Howard U president added:
“Mr. Jordan is the kind of person who never met a stranger and who enjoyed mentoring students to help them succeed. He often told a story about spending his summers in college working as a chauffeur for Mr. Robert Maddox, a former Mayor and retired banker in Atlanta, GA, who owned a vast home library. Mr. Jordan spent his down time reading the books and when Maddox found out, he was shocked and begrudgingly gave him permission to continue reading. One night at the dinner table, Maddox proclaimed to his family, ‘Vernon can read!’ Mr. Jordan never forgot that experience and it became a pivotal moment in his vast narrative of triumph over controversy. Therefore, it is most fitting that we name one of Howard’s libraries in his honor.”
credit: Gary Raynaldo / ©Diplomatic Times / Howard University School of Law in Washington D.C.

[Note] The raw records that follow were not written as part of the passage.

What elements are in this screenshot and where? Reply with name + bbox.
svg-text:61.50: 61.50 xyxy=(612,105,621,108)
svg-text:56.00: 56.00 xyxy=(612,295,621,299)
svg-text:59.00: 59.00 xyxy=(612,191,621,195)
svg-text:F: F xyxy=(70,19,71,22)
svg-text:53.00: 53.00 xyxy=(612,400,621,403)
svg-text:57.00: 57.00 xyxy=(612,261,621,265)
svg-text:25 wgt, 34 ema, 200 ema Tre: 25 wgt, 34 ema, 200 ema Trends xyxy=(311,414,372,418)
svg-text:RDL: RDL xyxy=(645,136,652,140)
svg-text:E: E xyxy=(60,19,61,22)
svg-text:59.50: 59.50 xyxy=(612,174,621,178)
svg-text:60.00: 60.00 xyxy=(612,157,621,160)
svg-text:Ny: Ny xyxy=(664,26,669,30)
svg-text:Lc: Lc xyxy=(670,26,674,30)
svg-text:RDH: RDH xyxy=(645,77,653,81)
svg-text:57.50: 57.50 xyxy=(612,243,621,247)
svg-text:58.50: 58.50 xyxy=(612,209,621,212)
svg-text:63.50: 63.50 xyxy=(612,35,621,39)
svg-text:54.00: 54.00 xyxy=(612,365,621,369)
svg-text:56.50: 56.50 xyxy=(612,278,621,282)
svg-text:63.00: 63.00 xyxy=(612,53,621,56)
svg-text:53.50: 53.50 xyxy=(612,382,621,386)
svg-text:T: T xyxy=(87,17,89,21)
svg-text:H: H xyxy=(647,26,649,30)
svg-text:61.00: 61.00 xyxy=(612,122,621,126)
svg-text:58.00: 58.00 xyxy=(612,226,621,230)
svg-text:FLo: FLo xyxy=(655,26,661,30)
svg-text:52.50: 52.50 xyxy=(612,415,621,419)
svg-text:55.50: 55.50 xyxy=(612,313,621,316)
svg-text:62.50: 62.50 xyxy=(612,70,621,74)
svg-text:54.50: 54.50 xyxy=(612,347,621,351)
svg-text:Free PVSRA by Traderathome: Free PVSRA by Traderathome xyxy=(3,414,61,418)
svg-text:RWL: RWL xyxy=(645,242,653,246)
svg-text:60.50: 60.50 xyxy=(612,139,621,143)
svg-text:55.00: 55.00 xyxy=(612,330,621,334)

Jordan was senior managing director of Lazard Frères & Co. LLC in New York, where he worked with a diverse group of clients across a broad range of industries. Prior to joining Lazard, he was a senior executive partner with the law firm of Akin Gump Strauss Hauer & Feld LLP, where he served as senior counsel. While there, he practiced general, corporate, legislative and international law in Washington, D.C and New York. Jordan was a graduate of DePauw University and the Howard University School of Law, and he holds honorary degrees from more than 60 colleges and universities in America. He was a member of the bars of Arkansas, the District of Columbia, Georgia and the U.S. Supreme Court. He was a member of the American Bar Association, the National Bar Association, the Council on Foreign Relations and the Bilderberg Meetings.